_GIVEN INFORMATION:_
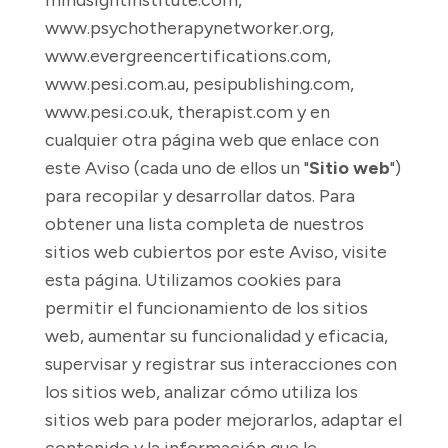
mindsightinstitute.com
,
www.psychotherapynetworker.org,
www.evergreencertifications.com,
www.pesi.com.au,
pesipublishing.com
,
www.pesi.co.uk,
therapist.com
y en
cualquier otra página web que enlace con
este Aviso (cada uno de ellos un "
Sitio web
")
para recopilar y desarrollar datos. Para
obtener una lista completa de nuestros
sitios web cubiertos por este Aviso, visite
esta página
. Utilizamos cookies para
permitir el funcionamiento de los sitios
web, aumentar su funcionalidad y eficacia,
supervisar y registrar sus interacciones con
los sitios web, analizar cómo utiliza los
sitios web para poder mejorarlos, adaptar el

_PROBLEM DETAILS:_
Omit the pictures, then copy out all the data exactly as it stands.

_TASK OUTPUT:_
mindsightinstitute.com
,
www.psychotherapynetworker.org,
www.evergreencertifications.com,
www.pesi.com.au,
pesipublishing.com
,
www.pesi.co.uk,
therapist.com
y en
cualquier otra página web que enlace con
este Aviso (cada uno de ellos un "
Sitio web
")
para recopilar y desarrollar datos. Para
obtener una lista completa de nuestros
sitios web cubiertos por este Aviso, visite
esta página
. Utilizamos cookies para
permitir el funcionamiento de los sitios
web, aumentar su funcionalidad y eficacia,
supervisar y registrar sus interacciones con
los sitios web, analizar cómo utiliza los
sitios web para poder mejorarlos, adaptar el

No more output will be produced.